Data360 is a blog that includes all kinds of fun items as well as more typical data-based reports, such as a chart of wealth distribution within a variety of countries.
Worldometers is a fun site that gives facts related to government, demography, and things related to social environment and culture, broadly defined. It’s a great way to get students thinking about the world around them “by the numbers” and also is a way for them to gain a sense of large numbers. USA Live Stats does the same thing for the U.S. Numbers are updated in real time.
Population Pyramids is a good site for teaching international demography and demographic trends.
Social Explorer uses Census data to create interactive maps and tables. Some features are freely available, others require membership, but UM is a member. (Log in through the library page.)
Gapminder is good for demonstrating global changes over time in things like population size and wealth distribution.
Survival Curve is an interactive exercise that shows the chance of death before one’s next birthday based on a variety of demographic characteristics.
Spurious Correlations is a collection of relationships (strong correlations) discovered as part of a computer science project – computer trolling data.
Who’s Counting is written by John Allen Paulos – doesn’t seem to be currently updated, but still lots of great examples.
Gallup Organization is good for data and reports related to public opinion issues.
Roper Center Public Opinion Archives: Some free content, others member only, but UM is a member. Access through UM library page for iPoll, with search capabilities for 600,000 public opinion survey questions
Government offices – Both NCES and NCHS have “quick stats” or “fast facts” and American Factfinder is good if having students compare their hometown to nation or other characteristics.
Statistic Brain has all kinds of statistics broken into topic areas such as food, geographic, sports, crime, etc.

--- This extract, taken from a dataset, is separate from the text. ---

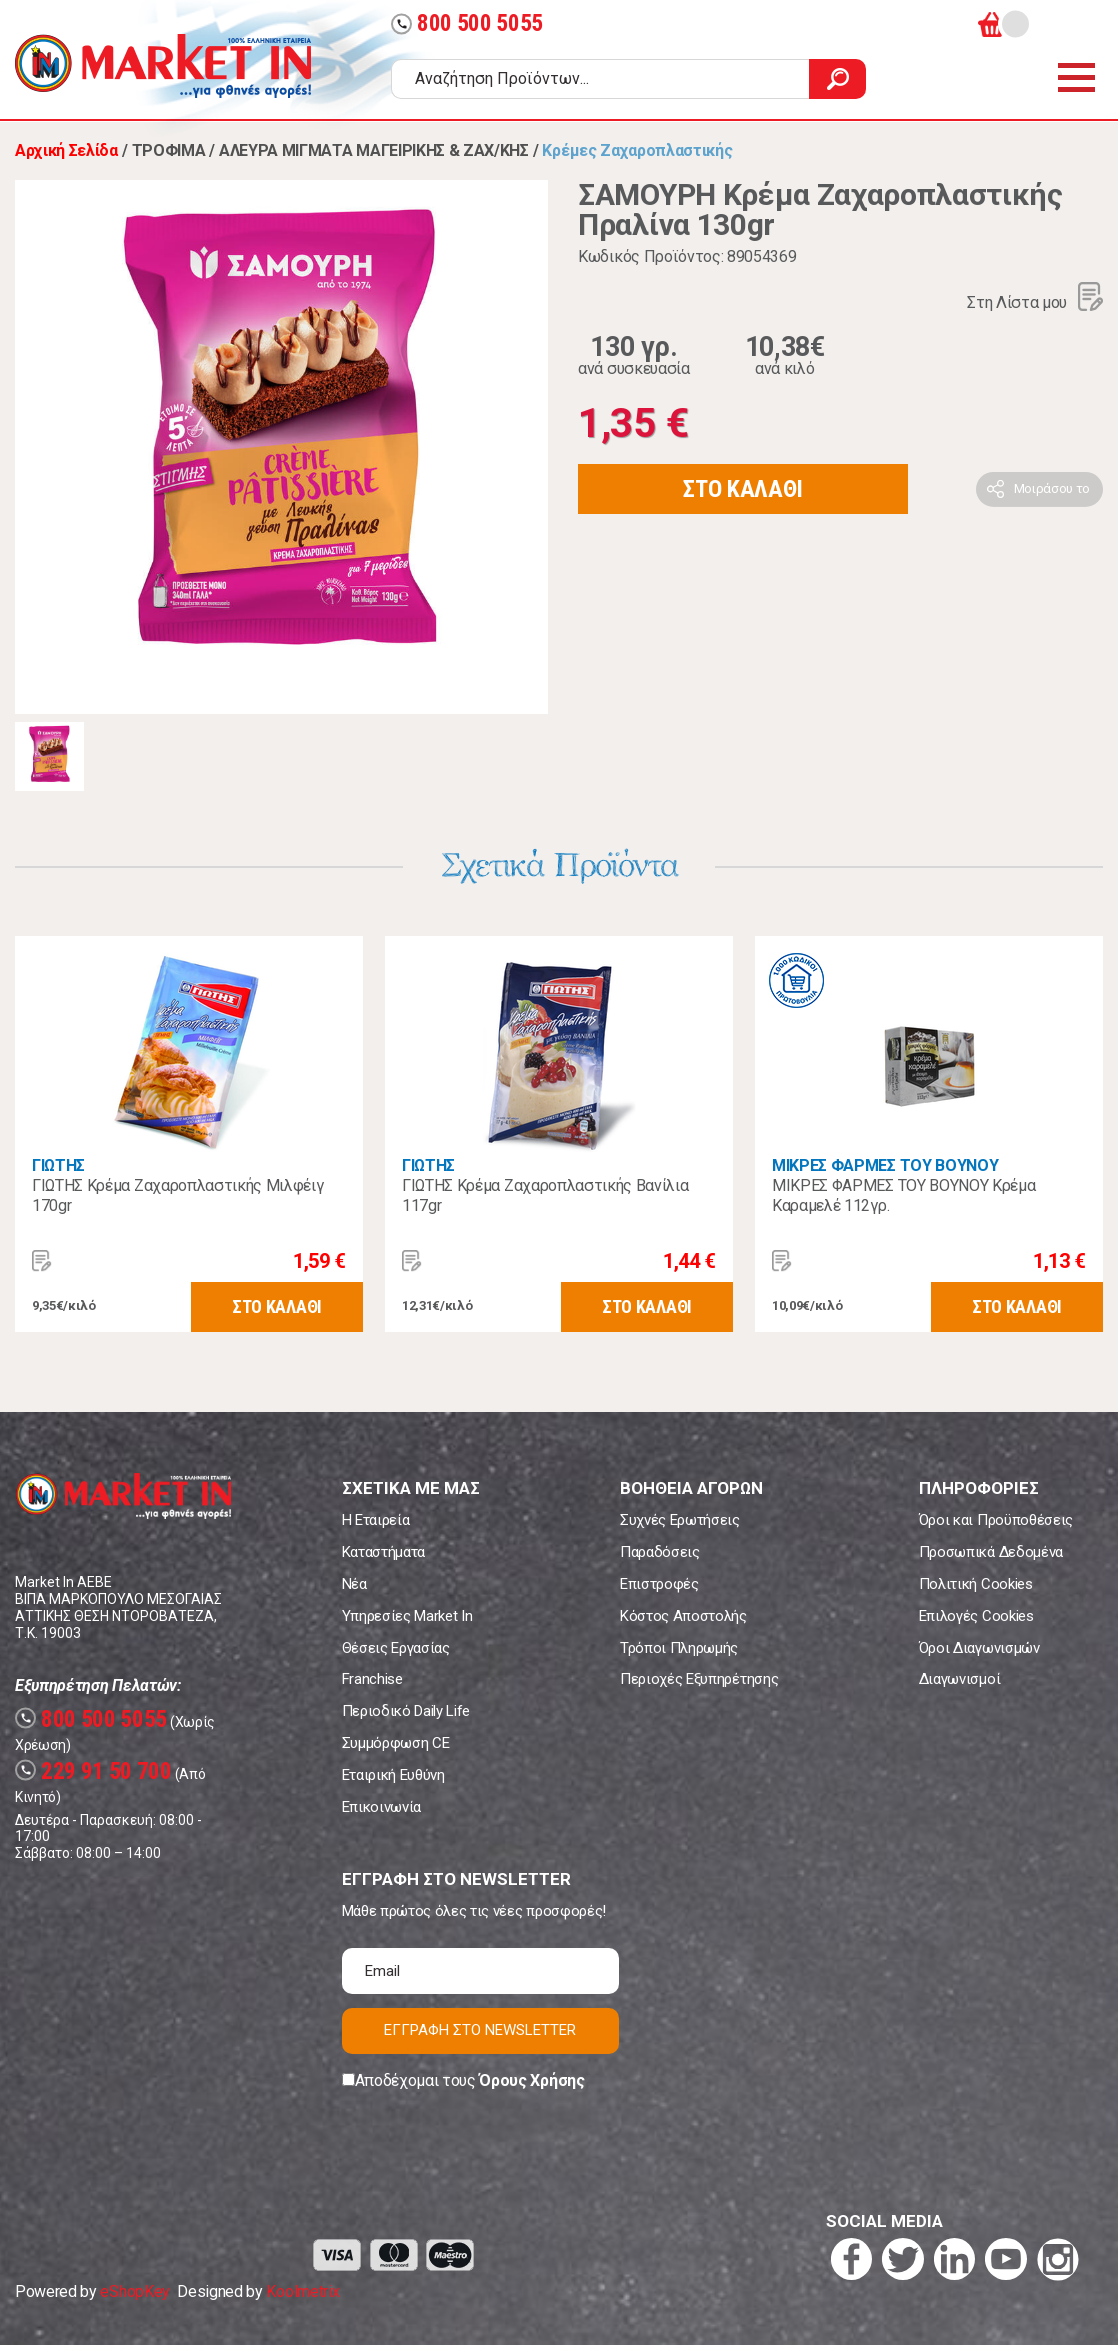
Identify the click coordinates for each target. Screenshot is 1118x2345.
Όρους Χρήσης (531, 2080)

Stats.org is out of George Mason Univ and their goal is for people to understand the numbers behind the news, so variety of topics, current…
TeachQR.org – the Numeracy Infusion Course for Higher Education; a group at Lehman College has been working on quantitative reasoning instruction through projects funded by NSF and elsewhere. This is a great site for examples across different disciplines. More for professional development than classroom use.
The Science Education Resource Center is aimed primarily at faculty for professional development, but also includes example exercises with extensive data about the context of their use.
UK Data Services has teaching datasets and online analysis using NESSTAR, as well as exercises and other resources for instructors.
European Social Survey site has resources about both substantive topics and methodological issues such as weighting and regression. Great for exploring data comparatively or over time.